Stored data entries
....
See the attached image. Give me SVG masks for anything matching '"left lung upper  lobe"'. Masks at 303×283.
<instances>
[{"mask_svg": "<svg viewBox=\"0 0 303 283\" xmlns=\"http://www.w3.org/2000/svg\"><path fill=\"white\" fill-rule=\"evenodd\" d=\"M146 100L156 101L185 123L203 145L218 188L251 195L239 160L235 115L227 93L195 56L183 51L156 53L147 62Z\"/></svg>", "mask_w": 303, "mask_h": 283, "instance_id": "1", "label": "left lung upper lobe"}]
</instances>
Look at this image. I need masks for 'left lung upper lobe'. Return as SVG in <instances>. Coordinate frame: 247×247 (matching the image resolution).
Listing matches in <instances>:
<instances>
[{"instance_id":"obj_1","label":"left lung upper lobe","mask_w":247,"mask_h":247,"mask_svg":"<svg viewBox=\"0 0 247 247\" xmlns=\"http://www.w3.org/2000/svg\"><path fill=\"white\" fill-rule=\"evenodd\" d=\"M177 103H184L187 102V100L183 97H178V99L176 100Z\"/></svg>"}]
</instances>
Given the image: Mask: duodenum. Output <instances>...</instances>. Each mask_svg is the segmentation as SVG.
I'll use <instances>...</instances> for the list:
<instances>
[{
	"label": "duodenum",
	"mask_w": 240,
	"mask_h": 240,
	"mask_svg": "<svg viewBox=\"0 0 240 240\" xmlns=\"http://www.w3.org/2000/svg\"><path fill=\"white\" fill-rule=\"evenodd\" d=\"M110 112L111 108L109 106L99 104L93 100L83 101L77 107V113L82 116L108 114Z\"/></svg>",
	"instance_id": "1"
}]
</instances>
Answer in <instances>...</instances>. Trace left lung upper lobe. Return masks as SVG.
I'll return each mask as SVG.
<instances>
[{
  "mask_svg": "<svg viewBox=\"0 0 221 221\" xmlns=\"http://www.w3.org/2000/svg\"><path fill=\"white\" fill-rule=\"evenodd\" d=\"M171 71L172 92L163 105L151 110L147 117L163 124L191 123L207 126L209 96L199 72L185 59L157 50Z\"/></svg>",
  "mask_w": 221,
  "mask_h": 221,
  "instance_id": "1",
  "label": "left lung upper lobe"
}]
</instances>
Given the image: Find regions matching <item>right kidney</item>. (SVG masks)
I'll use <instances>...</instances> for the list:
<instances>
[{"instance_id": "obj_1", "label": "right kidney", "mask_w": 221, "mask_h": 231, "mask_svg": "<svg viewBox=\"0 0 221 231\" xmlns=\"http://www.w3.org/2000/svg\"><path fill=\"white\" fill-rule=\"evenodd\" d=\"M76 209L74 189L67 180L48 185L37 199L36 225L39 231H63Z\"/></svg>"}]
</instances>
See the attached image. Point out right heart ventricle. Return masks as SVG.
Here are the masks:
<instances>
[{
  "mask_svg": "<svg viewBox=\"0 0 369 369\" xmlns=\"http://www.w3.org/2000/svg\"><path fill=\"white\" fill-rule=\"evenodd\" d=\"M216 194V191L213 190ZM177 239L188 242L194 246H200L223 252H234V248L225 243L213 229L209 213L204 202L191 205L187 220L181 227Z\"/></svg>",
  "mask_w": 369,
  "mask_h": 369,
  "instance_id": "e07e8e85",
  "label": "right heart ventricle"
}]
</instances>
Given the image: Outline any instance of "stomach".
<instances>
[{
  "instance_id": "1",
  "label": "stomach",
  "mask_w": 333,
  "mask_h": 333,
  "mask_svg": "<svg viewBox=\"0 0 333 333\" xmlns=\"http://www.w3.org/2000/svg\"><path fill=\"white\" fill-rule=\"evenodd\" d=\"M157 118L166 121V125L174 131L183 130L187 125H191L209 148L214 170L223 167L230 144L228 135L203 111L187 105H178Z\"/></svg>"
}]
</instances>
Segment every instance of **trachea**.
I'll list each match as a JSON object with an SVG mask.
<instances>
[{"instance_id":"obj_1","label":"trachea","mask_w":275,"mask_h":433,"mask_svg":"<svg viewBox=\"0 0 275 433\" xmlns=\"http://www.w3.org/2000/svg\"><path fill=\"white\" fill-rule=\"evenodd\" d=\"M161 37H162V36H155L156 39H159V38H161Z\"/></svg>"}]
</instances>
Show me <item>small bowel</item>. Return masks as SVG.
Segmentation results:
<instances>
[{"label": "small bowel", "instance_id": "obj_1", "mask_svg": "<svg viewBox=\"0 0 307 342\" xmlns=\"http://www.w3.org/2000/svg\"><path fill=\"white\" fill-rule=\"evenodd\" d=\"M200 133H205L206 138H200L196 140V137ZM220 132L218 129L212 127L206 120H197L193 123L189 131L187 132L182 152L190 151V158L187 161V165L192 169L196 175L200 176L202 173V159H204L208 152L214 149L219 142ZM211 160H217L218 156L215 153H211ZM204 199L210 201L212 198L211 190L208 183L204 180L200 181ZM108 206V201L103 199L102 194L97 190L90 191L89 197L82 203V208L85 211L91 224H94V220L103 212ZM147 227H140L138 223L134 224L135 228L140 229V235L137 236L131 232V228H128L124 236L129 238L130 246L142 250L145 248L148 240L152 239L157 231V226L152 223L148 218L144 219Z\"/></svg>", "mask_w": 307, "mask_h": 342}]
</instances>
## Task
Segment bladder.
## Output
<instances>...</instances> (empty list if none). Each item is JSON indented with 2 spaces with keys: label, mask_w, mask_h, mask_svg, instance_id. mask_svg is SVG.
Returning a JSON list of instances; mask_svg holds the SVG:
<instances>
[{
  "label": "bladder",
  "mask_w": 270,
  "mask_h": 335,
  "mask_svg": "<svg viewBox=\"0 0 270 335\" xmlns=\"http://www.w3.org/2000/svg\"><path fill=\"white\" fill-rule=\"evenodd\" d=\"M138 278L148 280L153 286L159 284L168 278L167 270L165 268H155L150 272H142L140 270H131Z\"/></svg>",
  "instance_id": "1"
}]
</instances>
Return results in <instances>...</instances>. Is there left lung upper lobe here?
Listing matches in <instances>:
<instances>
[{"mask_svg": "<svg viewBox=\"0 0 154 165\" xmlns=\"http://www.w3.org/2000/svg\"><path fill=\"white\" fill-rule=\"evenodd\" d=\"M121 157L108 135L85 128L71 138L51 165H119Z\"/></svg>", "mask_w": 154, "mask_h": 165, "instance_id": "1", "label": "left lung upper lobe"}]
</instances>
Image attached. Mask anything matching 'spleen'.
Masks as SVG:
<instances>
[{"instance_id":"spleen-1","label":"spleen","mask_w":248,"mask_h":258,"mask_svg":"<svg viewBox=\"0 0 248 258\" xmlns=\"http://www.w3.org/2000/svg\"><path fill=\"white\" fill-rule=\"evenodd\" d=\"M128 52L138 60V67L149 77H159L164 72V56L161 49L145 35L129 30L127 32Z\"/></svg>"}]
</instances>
....
__What is expected__
Please write out the records from above, keeping every line exact.

__Reply to the exercise__
See the attached image. Give me SVG masks for anything matching '"left lung upper  lobe"'. Masks at 303×283.
<instances>
[{"mask_svg": "<svg viewBox=\"0 0 303 283\" xmlns=\"http://www.w3.org/2000/svg\"><path fill=\"white\" fill-rule=\"evenodd\" d=\"M146 100L156 101L185 123L203 145L218 188L251 195L239 160L235 115L227 93L195 56L183 51L156 53L147 62Z\"/></svg>", "mask_w": 303, "mask_h": 283, "instance_id": "1", "label": "left lung upper lobe"}]
</instances>
Look at this image. I need masks for 'left lung upper lobe'. Return as SVG in <instances>. Coordinate frame: 247×247 (matching the image resolution).
Listing matches in <instances>:
<instances>
[{"instance_id":"obj_1","label":"left lung upper lobe","mask_w":247,"mask_h":247,"mask_svg":"<svg viewBox=\"0 0 247 247\" xmlns=\"http://www.w3.org/2000/svg\"><path fill=\"white\" fill-rule=\"evenodd\" d=\"M177 103H184L187 102V100L183 97H178V99L176 100Z\"/></svg>"}]
</instances>
Given the image: Mask: duodenum. Output <instances>...</instances>. Each mask_svg is the segmentation as SVG.
I'll use <instances>...</instances> for the list:
<instances>
[{
	"label": "duodenum",
	"mask_w": 240,
	"mask_h": 240,
	"mask_svg": "<svg viewBox=\"0 0 240 240\" xmlns=\"http://www.w3.org/2000/svg\"><path fill=\"white\" fill-rule=\"evenodd\" d=\"M110 112L111 108L109 106L99 104L93 100L83 101L77 107V113L82 116L108 114Z\"/></svg>",
	"instance_id": "1"
}]
</instances>
Answer in <instances>...</instances>. Trace left lung upper lobe. Return masks as SVG.
I'll return each mask as SVG.
<instances>
[{
  "mask_svg": "<svg viewBox=\"0 0 221 221\" xmlns=\"http://www.w3.org/2000/svg\"><path fill=\"white\" fill-rule=\"evenodd\" d=\"M171 71L172 92L163 105L151 110L147 117L163 124L191 123L207 126L209 96L199 72L185 59L157 50Z\"/></svg>",
  "mask_w": 221,
  "mask_h": 221,
  "instance_id": "1",
  "label": "left lung upper lobe"
}]
</instances>
Given the image: Find regions matching <item>right kidney</item>. (SVG masks)
I'll use <instances>...</instances> for the list:
<instances>
[{"instance_id": "obj_1", "label": "right kidney", "mask_w": 221, "mask_h": 231, "mask_svg": "<svg viewBox=\"0 0 221 231\" xmlns=\"http://www.w3.org/2000/svg\"><path fill=\"white\" fill-rule=\"evenodd\" d=\"M76 209L74 189L67 180L48 185L37 199L36 225L39 231H63Z\"/></svg>"}]
</instances>
See the attached image. Point out right heart ventricle. Return masks as SVG.
Here are the masks:
<instances>
[{
  "mask_svg": "<svg viewBox=\"0 0 369 369\" xmlns=\"http://www.w3.org/2000/svg\"><path fill=\"white\" fill-rule=\"evenodd\" d=\"M216 194V191L213 190ZM177 239L188 242L194 246H200L223 252H234V248L225 243L213 229L209 213L204 202L191 205L187 220L181 227Z\"/></svg>",
  "mask_w": 369,
  "mask_h": 369,
  "instance_id": "e07e8e85",
  "label": "right heart ventricle"
}]
</instances>
Given the image: Outline any instance of "stomach".
<instances>
[{
  "instance_id": "1",
  "label": "stomach",
  "mask_w": 333,
  "mask_h": 333,
  "mask_svg": "<svg viewBox=\"0 0 333 333\" xmlns=\"http://www.w3.org/2000/svg\"><path fill=\"white\" fill-rule=\"evenodd\" d=\"M157 118L166 121V125L174 131L183 130L187 125H191L209 148L214 170L223 167L230 144L228 135L203 111L187 105H178Z\"/></svg>"
}]
</instances>
Segment every instance of **trachea**.
I'll list each match as a JSON object with an SVG mask.
<instances>
[{"instance_id":"obj_1","label":"trachea","mask_w":275,"mask_h":433,"mask_svg":"<svg viewBox=\"0 0 275 433\" xmlns=\"http://www.w3.org/2000/svg\"><path fill=\"white\" fill-rule=\"evenodd\" d=\"M161 37H162V36H155L156 39H159V38H161Z\"/></svg>"}]
</instances>
Show me <item>small bowel</item>. Return masks as SVG.
Segmentation results:
<instances>
[{"label": "small bowel", "instance_id": "obj_1", "mask_svg": "<svg viewBox=\"0 0 307 342\" xmlns=\"http://www.w3.org/2000/svg\"><path fill=\"white\" fill-rule=\"evenodd\" d=\"M200 133H205L206 138H200L196 140V137ZM220 132L218 129L212 127L206 120H197L193 123L189 131L187 132L182 152L190 151V158L187 161V165L192 169L196 175L200 176L202 173V159H204L208 152L214 149L219 142ZM211 160H217L218 156L215 153H211ZM204 199L210 201L212 198L211 190L208 183L204 180L200 181ZM108 206V201L103 199L102 194L97 190L90 191L89 197L82 203V208L85 211L91 224H94V220L103 212ZM147 227H140L138 223L134 224L135 228L140 229V235L137 236L131 232V228H128L124 236L129 238L130 246L142 250L145 248L148 240L152 239L157 231V226L152 223L148 218L144 219Z\"/></svg>", "mask_w": 307, "mask_h": 342}]
</instances>
## Task
Segment bladder.
## Output
<instances>...</instances> (empty list if none). Each item is JSON indented with 2 spaces with keys: label, mask_w, mask_h, mask_svg, instance_id. mask_svg is SVG.
Returning a JSON list of instances; mask_svg holds the SVG:
<instances>
[{
  "label": "bladder",
  "mask_w": 270,
  "mask_h": 335,
  "mask_svg": "<svg viewBox=\"0 0 270 335\" xmlns=\"http://www.w3.org/2000/svg\"><path fill=\"white\" fill-rule=\"evenodd\" d=\"M138 278L148 280L153 286L159 284L168 278L167 270L165 268H155L150 272H142L140 270H131Z\"/></svg>",
  "instance_id": "1"
}]
</instances>
Return results in <instances>...</instances>. Is there left lung upper lobe here?
Listing matches in <instances>:
<instances>
[{"mask_svg": "<svg viewBox=\"0 0 154 165\" xmlns=\"http://www.w3.org/2000/svg\"><path fill=\"white\" fill-rule=\"evenodd\" d=\"M121 157L108 135L85 128L71 138L51 165H119Z\"/></svg>", "mask_w": 154, "mask_h": 165, "instance_id": "1", "label": "left lung upper lobe"}]
</instances>
Image attached. Mask anything matching 'spleen'.
Masks as SVG:
<instances>
[{"instance_id":"spleen-1","label":"spleen","mask_w":248,"mask_h":258,"mask_svg":"<svg viewBox=\"0 0 248 258\" xmlns=\"http://www.w3.org/2000/svg\"><path fill=\"white\" fill-rule=\"evenodd\" d=\"M128 52L138 60V67L149 77H159L164 72V56L161 49L145 35L129 30L127 32Z\"/></svg>"}]
</instances>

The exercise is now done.